La transparence implique également une obligation de notification en cas de changement significatif dans les traitements. Lorsqu'une organisation modifie ses pratiques — intégration d'un nouvel outil d'analyse, transfert à un nouveau prestataire, extension de la durée de conservation — elle doit en informer les personnes concernées et, le cas échéant, recueillir un nouveau consentement. Cette obligation de notification proactive distingue les organisations réellement engagées dans la transparence de celles qui se limitent au formalisme initial.
La transparence comme différenciateur commercial
Dans les secteurs où la confiance est un actif central, les organisations qui ont fait de la transparence un engagement visible — et pas seulement juridique — bénéficient d'un avantage concurrentiel mesurable. Les études menées après les grandes violations de données montrent que les organisations perçues comme transparentes dans leur gestion de l'incident récupèrent la confiance des utilisateurs plus rapidement que celles qui ont semblé minimiser ou retarder l'information.
La violation Equifax de 2017 (147 millions de personnes exposées, amende de 700 millions de dollars) a révélé un écart majeur entre les engagements de transparence et les pratiques réelles.
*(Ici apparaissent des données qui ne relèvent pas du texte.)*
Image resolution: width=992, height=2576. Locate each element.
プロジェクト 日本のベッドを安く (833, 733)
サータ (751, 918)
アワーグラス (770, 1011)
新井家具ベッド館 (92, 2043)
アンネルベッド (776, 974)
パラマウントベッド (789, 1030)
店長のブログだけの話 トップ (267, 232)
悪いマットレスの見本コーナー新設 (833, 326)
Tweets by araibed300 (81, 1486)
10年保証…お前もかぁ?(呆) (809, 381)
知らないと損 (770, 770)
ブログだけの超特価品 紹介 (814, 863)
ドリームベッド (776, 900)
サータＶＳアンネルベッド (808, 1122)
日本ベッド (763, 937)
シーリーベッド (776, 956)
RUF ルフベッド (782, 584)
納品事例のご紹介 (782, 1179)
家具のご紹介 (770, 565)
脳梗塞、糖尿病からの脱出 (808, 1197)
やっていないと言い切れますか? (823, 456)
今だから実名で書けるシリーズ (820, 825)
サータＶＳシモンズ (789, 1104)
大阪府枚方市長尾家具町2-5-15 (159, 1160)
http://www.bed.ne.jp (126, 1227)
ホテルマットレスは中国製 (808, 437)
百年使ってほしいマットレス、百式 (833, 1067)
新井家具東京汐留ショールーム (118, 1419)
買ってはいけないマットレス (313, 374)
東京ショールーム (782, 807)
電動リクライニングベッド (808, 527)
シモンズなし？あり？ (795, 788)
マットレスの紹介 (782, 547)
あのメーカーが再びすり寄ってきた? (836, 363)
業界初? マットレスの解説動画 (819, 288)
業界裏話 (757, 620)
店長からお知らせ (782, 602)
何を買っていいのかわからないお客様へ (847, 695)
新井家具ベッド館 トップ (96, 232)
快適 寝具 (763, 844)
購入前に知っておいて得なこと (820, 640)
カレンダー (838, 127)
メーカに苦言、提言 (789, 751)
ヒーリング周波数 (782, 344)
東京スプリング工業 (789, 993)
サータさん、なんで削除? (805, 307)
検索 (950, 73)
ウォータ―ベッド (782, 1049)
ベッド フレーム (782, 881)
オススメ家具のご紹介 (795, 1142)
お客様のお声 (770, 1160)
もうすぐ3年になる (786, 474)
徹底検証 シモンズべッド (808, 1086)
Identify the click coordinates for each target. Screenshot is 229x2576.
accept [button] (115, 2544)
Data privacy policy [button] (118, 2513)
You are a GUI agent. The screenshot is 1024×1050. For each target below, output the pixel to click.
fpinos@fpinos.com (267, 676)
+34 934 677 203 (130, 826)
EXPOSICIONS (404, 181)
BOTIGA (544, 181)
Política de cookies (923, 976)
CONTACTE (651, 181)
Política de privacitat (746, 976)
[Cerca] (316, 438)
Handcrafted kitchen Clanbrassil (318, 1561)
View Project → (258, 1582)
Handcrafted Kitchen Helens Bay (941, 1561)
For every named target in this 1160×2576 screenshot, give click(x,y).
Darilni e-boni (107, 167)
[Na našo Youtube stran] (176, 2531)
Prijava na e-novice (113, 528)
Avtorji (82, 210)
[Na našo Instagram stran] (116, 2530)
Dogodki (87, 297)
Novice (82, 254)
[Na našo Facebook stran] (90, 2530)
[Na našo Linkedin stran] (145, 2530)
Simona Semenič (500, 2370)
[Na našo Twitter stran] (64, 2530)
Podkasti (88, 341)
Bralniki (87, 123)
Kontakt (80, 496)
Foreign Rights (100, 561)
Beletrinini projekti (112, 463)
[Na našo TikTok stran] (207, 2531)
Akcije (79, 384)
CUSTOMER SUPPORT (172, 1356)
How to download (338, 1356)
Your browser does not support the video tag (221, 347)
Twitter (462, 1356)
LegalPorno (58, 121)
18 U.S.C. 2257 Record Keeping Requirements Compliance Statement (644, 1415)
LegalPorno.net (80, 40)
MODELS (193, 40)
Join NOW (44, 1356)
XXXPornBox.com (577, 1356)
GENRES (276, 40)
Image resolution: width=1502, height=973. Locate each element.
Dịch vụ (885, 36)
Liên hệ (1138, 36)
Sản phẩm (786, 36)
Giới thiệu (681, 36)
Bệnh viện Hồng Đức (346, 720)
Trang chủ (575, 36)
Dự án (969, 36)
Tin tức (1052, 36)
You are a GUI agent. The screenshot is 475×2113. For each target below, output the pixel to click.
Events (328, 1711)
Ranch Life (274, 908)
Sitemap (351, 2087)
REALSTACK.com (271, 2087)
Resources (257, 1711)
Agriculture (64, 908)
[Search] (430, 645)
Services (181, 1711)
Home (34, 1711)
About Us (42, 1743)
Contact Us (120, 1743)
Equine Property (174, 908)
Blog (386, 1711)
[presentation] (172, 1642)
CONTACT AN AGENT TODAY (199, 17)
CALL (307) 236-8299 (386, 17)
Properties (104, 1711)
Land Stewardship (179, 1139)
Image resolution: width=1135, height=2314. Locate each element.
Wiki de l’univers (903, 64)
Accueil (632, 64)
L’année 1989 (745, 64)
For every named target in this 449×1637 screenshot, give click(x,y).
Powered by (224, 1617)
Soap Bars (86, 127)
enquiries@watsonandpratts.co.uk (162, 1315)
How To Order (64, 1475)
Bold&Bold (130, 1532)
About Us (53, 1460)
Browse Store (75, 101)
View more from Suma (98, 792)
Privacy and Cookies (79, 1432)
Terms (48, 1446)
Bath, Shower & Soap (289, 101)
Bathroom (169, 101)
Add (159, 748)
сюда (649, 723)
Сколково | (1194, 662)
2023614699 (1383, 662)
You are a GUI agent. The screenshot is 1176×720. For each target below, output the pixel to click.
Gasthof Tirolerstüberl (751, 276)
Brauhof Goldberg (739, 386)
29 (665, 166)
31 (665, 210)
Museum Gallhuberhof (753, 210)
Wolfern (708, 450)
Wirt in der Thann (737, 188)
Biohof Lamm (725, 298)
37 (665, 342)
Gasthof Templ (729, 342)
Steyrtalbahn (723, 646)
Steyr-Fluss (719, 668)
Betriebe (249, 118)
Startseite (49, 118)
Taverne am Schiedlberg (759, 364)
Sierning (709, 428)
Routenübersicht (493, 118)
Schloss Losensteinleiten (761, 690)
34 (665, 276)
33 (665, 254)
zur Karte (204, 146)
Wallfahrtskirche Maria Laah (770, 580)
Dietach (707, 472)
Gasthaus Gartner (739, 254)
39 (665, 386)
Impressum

Equifax avait collecté des données très sensibles sur des centaines de millions d'Américains sans que ces personnes aient eu un consentement explicite sur ces traitements — les données provenaient de sources commerciales. La transparence sur l'étendue des données détenues et sur les risques associés était inexistante. L'absence de notification rapide après la découverte de la violation (plusieurs mois de délai) a été le signal le plus marquant du déficit de transparence organisationnelle.
En 2019, Deutsche Bank a involontairement transmis les données personnelles de 1 200 employés à un mauvais destinataire, révélant des lacunes dans ses processus de gestion des données internes. L'incident a illustré que la transparence sur les traitements de données ne concerne pas seulement les données clients mais aussi celles des collaborateurs. La banque a dû notifier le BaFin et engager une révision de ses procédures de gestion documentaire. Au-delà de l'incident lui-même, l'affaire a mis en lumière l'absence de procédures claires pour vérifier la destination des communications contenant des données personnelles sensibles — une lacune de gouvernance plutôt qu'une défaillance technique.
Cathay Pacific a subi en 2018 une violation exposant les données de 9,4 millions de passagers. L'attaquant était présent dans les systèmes depuis au moins deux mois avant la découverte. La compagnie aérienne a été critiquée pour le délai de notification aux personnes concernées et pour l'absence de transparence sur l'étendue exacte des données compromises. L'autorité de protection des données de Hong Kong a engagé une enquête qui a notamment porté sur la qualité de l'information fournie aux voyageurs sur les finalités de la collecte de leurs données. La décision de retarder l'annonce pour affiner l'évaluation technique a été interprétée comme un choix de communication plutôt qu'une démarche de transparence.